After a year living in the heart of Cairo, a congested and polluted city of 18 million people, I found myself alone and surrounded by nature, about to embark on a four day solo mountain trek. The fresh air, sounds of birds and solitude never felt so good. I could positively feel the increased oxygen levels – and it felt like being reborn. It was June, 2008 and I was on the Polish side of the Tatra Mountains setting off for Slovakia.
The day before I’d visited the national park office and with the help of a ranger planned a route starting in the village of Kiry and meandering through the High Tatra Mountains spending 3 nights in huts and coming out in Slovakia. The route would take a circuitous path around the pinnacle peak of the region, Mt. Rysy which stood at 8,212 ft. and which was still buried in snow and ice after a long winter. Each day would be about a 6 or 7 hour hike, nothing too strenuous.

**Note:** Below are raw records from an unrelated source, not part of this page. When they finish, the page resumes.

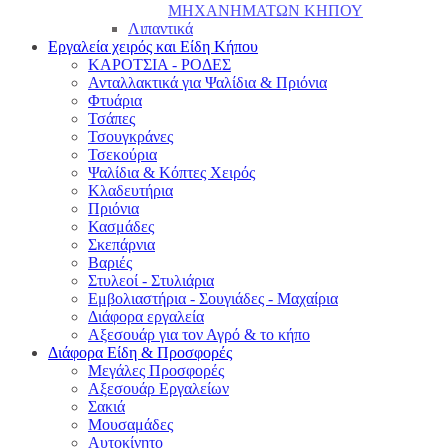
ΜΗΧΑΝΗΜΑΤΩΝ ΚΗΠΟΥ
Λιπαντικά
Εργαλεία χειρός και Είδη Κήπου
ΚΑΡΟΤΣΙΑ - ΡΟΔΕΣ
Ανταλλακτικά για Ψαλίδια & Πριόνια
Φτυάρια
Τσάπες
Τσουγκράνες
Τσεκούρια
Ψαλίδια & Κόπτες Χειρός
Κλαδευτήρια
Πριόνια
Κασμάδες
Σκεπάρνια
Βαριές
Στυλεοί - Στυλιάρια
Εμβολιαστήρια - Σουγιάδες - Μαχαίρια
Διάφορα εργαλεία
Αξεσουάρ για τον Αγρό & το κήπο
Διάφορα Είδη & Προσφορές
Μεγάλες Προσφορές
Αξεσουάρ Εργαλείων
Σακιά
Μουσαμάδες
Αυτοκίνητο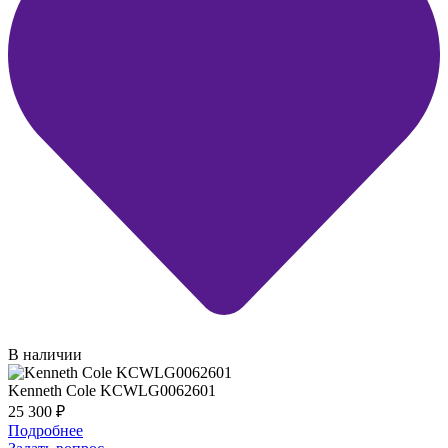
В наличии
Kenneth Cole KCWLG0062601
25 300
₽
Подробнее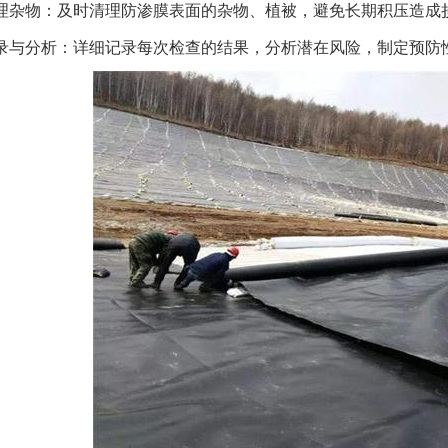
理杂物：及时清理防渗膜表面的杂物、植被，避免长期积压造成
录与分析：详细记录每次检查的结果，分析潜在风险，制定预防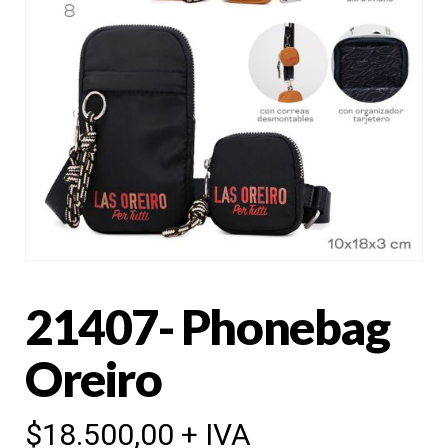
21407- Phonebag
Oreiro
$
18.500,00
+ IVA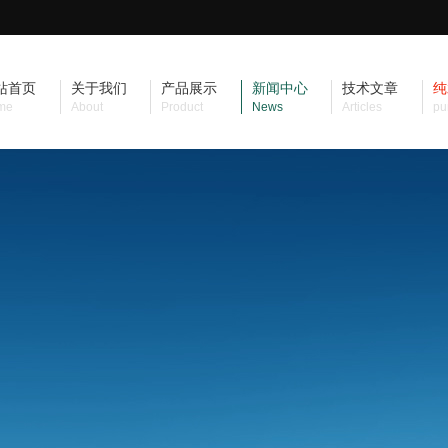
站首页
关于我们
产品展示
新闻中心
技术文章
纯
me
About
Product
News
Articles
pu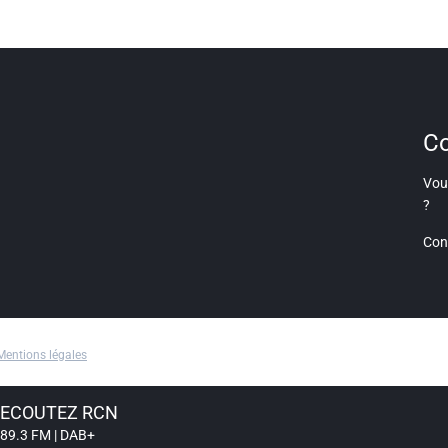
Co
Vous
?
Con
Mentions légales
ECOUTEZ RCN
89.3 FM | DAB+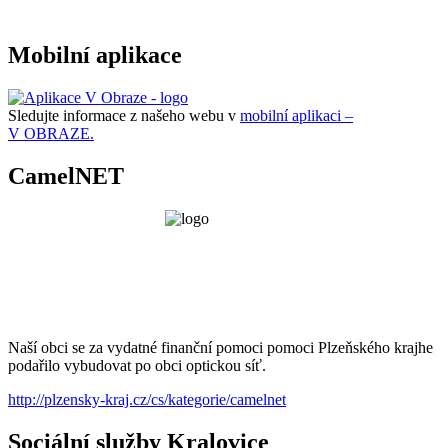
Mobilní aplikace
Sledujte informace z našeho webu v
mobilní aplikaci –
V OBRAZE.
CamelNET
Naší obci se za vydatné finanční pomoci pomoci Plzeňského krajhe
podařilo vybudovat po obci optickou síť.
http://plzensky-kraj.cz/cs/kategorie/camelnet
Sociální služby Kralovice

At 8:00 AM I was on the trail winding up a wooded valley. All I had was a minimalist pack of food, (hard cheese, dry sausages, bread, chocolate) my hygiene kit, a change of underwear, water and a pair of walking sticks someone had left behind. It wasn’t much, but I’d always preferred traveling light and fast. Besides, not having something you might need just creates opportunities to be creative. That January I’d spent two weeks traveling through Yemen with another ex-Marine. Other than the handcuff key and razor blade sewn into the back of his jeans, all we had were half-full backpacks but we managed fine. Since the huts I’d stay at on this trip were equipped I really didn’t need much anyway.

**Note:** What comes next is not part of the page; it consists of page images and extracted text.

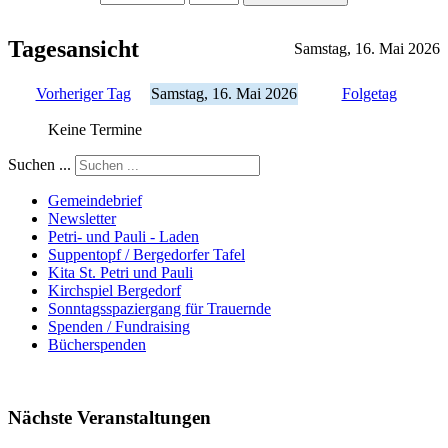
Tagesansicht
Samstag, 16. Mai 2026
Vorheriger Tag
Samstag, 16. Mai 2026
Folgetag
Keine Termine
Suchen ...
Gemeindebrief
Newsletter
Petri- und Pauli - Laden
Suppentopf / Bergedorfer Tafel
Kita St. Petri und Pauli
Kirchspiel Bergedorf
Sonntagsspaziergang für Trauernde
Spenden / Fundraising
Bücherspenden
Nächste Veranstaltungen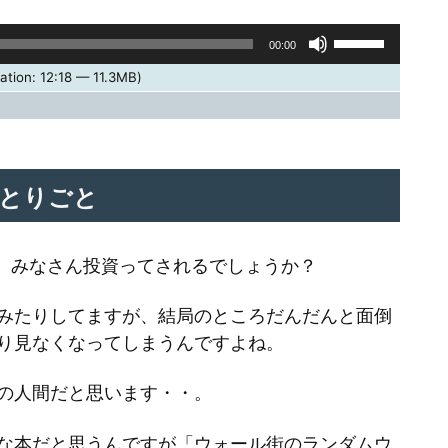
ボ
00:00
リ
ation: 12:18 — 11.3MB)
ュ
ー
ム
調
とりごと
節
に
が、みなさん投資ってされるでしょうか？
は
上
みたりしてますが、結局のところだんだんと面倒
下
り見なくなってしまうんですよね。
矢
の人間だと思います・・。
印
キ
な本だと思うんですが「ウォール街のランダムウ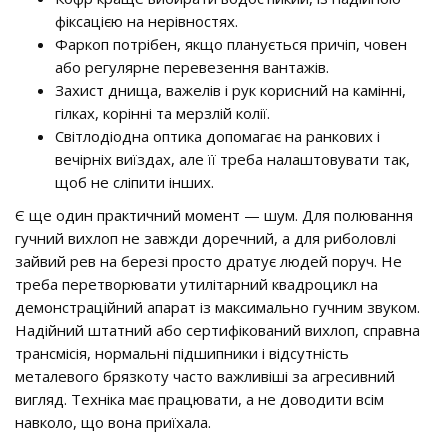
фіксацією на нерівностях.
Фаркоп потрібен, якщо планується причіп, човен
або регулярне перевезення вантажів.
Захист днища, важелів і рук корисний на камінні,
гілках, корінні та мерзлій колії.
Світлодіодна оптика допомагає на ранкових і
вечірніх виїздах, але її треба налаштовувати так,
щоб не сліпити інших.
Є ще один практичний момент — шум. Для полювання
гучний вихлоп не завжди доречний, а для риболовлі
зайвий рев на березі просто дратує людей поруч. Не
треба перетворювати утилітарний квадроцикл на
демонстраційний апарат із максимально гучним звуком.
Надійний штатний або сертифікований вихлоп, справна
трансмісія, нормальні підшипники і відсутність
металевого брязкоту часто важливіші за агресивний
вигляд. Техніка має працювати, а не доводити всім
навколо, що вона приїхала.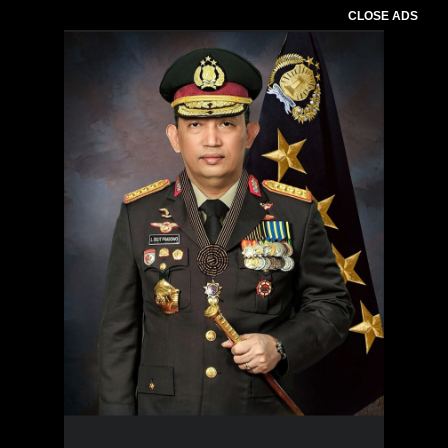
CLOSE ADS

As my lungs filled with the fresh crisp mountain air, my body felt like Popeye after a can of spinach. I lost myself in the pure activity of hiking. I was in the zone, moving quickly but attentively. Pretty soon I was out of the protected valley and traversing steep and exposed grassy mountainsides. Then as I came around a bend I froze. Not fifty feet before me stood a small herd of a beautiful brown animal I had never seen before. Unbeknownst to me, they were Chamois, also known as Gamze in Austrian dialect. They looked like a cross between a sheep and a mountain goat but had a beautiful dark patch of fur between their small horns. They stared at me with caution and then gracefully slipped further up a mountain ravine half bounding, half walking over the steep rocky terrain. I followed them with my binoculars until they disappeared. It was only a five minute encounter, but I was inspired by these mysterious creatures. They lived in a tough unforgiving alpine climate but were clearly masters of it.

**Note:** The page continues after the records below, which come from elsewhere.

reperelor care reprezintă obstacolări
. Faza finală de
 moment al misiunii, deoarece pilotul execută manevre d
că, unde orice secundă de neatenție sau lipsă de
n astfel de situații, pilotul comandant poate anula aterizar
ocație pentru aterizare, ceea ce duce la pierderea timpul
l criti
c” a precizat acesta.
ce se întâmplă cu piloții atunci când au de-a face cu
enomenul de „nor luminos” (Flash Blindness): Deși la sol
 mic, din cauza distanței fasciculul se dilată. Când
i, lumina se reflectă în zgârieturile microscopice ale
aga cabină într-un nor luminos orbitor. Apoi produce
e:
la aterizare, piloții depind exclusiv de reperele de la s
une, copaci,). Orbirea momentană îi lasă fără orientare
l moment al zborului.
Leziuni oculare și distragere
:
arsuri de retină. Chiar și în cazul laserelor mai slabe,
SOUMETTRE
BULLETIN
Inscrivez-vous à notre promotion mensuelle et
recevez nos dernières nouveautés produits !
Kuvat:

Feeling even more rejuvenated than before, if that was even possible, I kept on my way and before I knew it, it was 12:00 and I’d already reached the trail junction. To my left down the mountain about a mile away was the hut where I was supposed to sleep that night. But I’d only been on the trail for 4 hours. I didn’t at all feel like stopping so I thought, “I’ll just hike day 2 today and relax a bit tomorrow”. After all, the days were long at this latitude, so I had a snack and then kept going.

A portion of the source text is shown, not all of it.